The CBUAE guidance note is a supervisory instrument for CBUAE-supervised LFIs. In the Modulos catalogue the templates carry the Guidance label, which reflects the instrument type (a guidance note) — not a statement that compliance is optional. The note supplements, and does not replace, applicable UAE law and CBUAE directives, and the institution retains full legal responsibility.
Recommended project structure
Most rollouts use the following structure:
- One organisation project with the
OFF-21framework template attached. This holds the institution-wide governance set once and reused across every AI use: scope and accountability, the AI/ML inventory and risk rating, consumer-impact governance, the fairness/transparency/oversight policies, data/model/monitoring/incident/recordkeeping governance, third-party governance, consumer redress, proactive fraud detection, and industry collaboration. - One AI-application project per in-scope AI use case with the
MFF-21framework template attached.
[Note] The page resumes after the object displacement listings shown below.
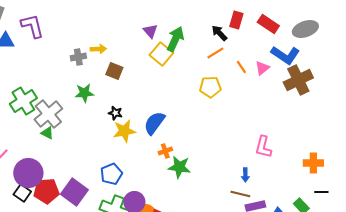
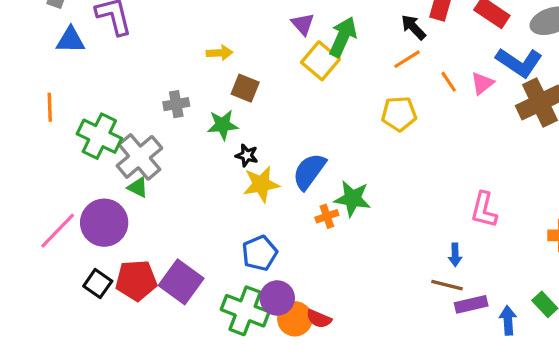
gray cross: (78, 57) -> (176, 104), moved
green star: (84, 93) -> (223, 125), moved
green cross: (23, 101) -> (99, 136), turned -32
green star: (179, 167) -> (353, 199), moved
purple circle: (28, 173) -> (104, 223), moved
blue pentagon: (111, 174) -> (260, 253), moved

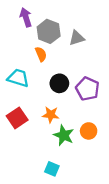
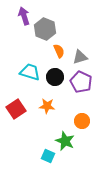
gray triangle: (77, 38) -> (80, 57), moved
orange semicircle: (41, 54) -> (59, 51), moved
cyan trapezoid: (18, 78) -> (30, 72), moved
green star: (64, 135) -> (65, 141), moved

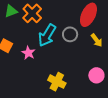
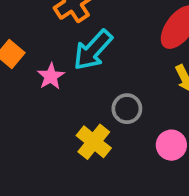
gray circle: (70, 34) -> (127, 109), moved

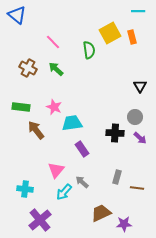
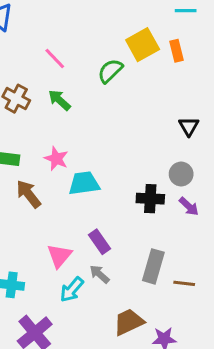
green semicircle: (89, 50) -> (110, 71), turned -126
purple rectangle: (82, 149) -> (99, 242), moved
gray rectangle: (117, 177) -> (153, 266), size x1.5

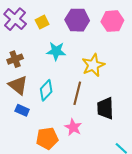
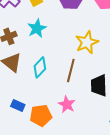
cyan star: (56, 51) -> (37, 28), moved, turned -30
blue rectangle: (22, 110) -> (18, 105), moved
Each application project holds the per-use-case execution evidence: deployment validation and the use-case risk rating, data handling, fairness testing, explainability artefacts, oversight and override, logging, monitoring, incident response, third-party assurance, and consumer communication support.
OFF-21 carries 16 requirements (ORF-423–ORF-438); MFF-21 carries 10 requirements (MRF-397–MRF-406) — 26 in total. The framework adds 22 UAE-exclusive controls (MCF-637–MCF-642, OCF-340–OCF-355) and reuses shared controls. The two templates operate together — several application requirements reference an organisation-side companion rather than restating it (see How org-locus and app-locus obligations connect).
Primary source
CBUAE, Guidance Note on the Consumer Protection and Responsible Adoption and Use of Artificial Intelligence and Machine Learning by Licensed Financial Institutions in the U.A.E., 23 February 2026, anchored to CBUAE's Model Management Standards (MMS). Official text: rulebook.centralbank.ae.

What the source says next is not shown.